* **Activity**
Copy all lines holding the word "Großlobming" from the entries.

* **Material supplied**

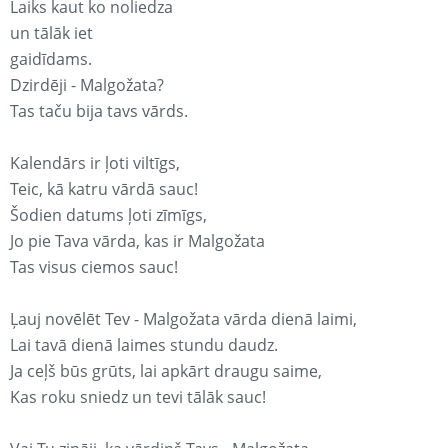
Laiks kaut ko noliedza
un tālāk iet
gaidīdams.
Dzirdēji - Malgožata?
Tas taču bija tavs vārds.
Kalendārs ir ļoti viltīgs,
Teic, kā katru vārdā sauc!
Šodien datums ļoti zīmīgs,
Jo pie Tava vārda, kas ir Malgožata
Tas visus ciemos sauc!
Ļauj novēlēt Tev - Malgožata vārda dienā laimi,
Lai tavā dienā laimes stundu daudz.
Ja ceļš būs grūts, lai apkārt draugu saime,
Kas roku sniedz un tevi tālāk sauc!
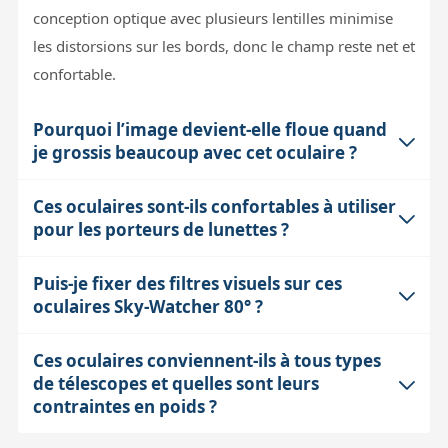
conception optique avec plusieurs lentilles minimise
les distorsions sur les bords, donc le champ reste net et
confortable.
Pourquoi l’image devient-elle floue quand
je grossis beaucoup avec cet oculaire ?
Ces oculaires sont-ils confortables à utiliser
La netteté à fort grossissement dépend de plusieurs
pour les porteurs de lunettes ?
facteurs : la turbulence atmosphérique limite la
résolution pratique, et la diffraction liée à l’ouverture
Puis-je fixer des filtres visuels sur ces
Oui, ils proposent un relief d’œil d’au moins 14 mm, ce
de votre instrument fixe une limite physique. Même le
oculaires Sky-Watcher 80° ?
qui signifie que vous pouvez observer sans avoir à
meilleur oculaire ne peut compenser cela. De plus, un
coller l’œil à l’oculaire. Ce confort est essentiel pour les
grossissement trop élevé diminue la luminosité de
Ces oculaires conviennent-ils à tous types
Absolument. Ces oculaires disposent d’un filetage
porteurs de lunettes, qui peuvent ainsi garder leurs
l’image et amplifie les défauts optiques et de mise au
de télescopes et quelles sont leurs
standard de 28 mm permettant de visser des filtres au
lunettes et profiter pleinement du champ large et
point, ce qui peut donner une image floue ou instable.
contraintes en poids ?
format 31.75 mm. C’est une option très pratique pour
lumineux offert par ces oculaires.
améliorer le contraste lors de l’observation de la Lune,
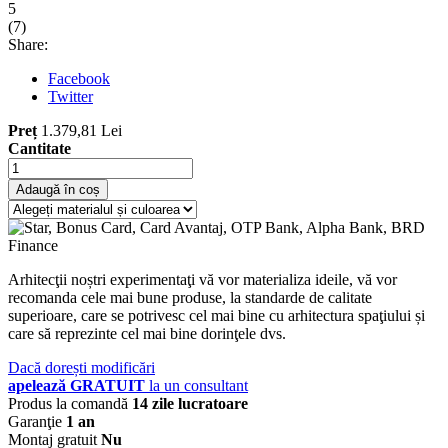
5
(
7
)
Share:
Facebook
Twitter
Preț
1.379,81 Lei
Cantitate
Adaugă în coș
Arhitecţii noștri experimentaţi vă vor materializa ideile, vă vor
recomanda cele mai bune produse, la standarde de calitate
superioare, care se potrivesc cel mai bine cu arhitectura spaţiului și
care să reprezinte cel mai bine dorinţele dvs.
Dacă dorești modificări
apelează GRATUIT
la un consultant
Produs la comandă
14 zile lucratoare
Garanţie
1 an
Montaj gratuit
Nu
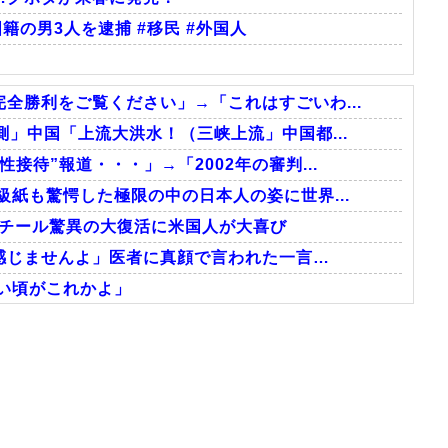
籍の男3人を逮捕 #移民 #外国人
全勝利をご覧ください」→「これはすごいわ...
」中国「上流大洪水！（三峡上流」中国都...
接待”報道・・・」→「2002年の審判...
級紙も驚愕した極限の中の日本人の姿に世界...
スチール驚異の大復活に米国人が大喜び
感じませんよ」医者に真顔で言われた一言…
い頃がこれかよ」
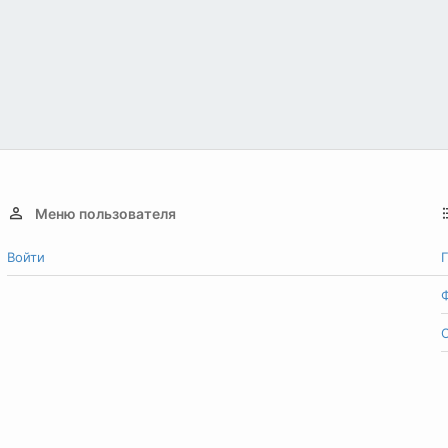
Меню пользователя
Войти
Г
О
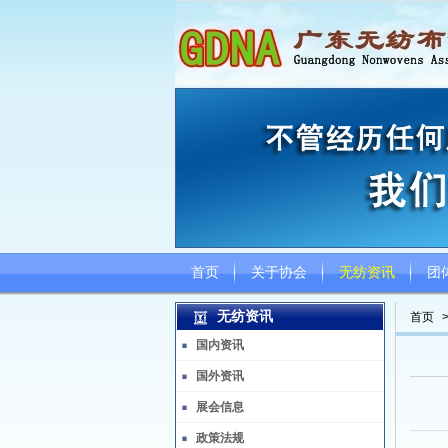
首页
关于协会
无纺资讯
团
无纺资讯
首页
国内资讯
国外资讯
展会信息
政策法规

* * *

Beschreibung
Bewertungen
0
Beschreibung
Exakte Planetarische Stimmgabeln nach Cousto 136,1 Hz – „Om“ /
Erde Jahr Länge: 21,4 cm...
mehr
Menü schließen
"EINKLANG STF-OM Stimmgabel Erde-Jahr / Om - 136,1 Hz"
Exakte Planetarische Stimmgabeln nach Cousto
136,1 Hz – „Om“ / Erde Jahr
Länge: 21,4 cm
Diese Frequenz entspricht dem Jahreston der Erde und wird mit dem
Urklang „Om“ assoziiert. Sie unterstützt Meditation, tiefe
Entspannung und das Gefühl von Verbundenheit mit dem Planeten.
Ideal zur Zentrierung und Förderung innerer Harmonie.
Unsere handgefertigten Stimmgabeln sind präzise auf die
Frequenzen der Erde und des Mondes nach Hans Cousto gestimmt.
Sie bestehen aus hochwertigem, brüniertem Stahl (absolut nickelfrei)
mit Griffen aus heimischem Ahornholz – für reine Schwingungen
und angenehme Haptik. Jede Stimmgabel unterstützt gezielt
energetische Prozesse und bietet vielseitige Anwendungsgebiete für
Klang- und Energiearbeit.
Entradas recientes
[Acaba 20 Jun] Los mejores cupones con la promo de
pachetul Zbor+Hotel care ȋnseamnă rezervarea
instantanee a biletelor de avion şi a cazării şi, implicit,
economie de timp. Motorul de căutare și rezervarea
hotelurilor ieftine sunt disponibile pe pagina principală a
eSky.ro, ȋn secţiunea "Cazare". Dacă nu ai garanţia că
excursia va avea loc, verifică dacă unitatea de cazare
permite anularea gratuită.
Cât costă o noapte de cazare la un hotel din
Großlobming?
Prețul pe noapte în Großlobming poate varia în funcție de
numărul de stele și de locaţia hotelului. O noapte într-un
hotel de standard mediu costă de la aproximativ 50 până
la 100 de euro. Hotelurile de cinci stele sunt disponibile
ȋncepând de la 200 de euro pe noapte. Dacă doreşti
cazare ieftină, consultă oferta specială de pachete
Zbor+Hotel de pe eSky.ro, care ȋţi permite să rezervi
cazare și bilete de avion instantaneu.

* **Task output**
Großlobming?
Prețul pe noapte în Großlobming poate varia în funcție de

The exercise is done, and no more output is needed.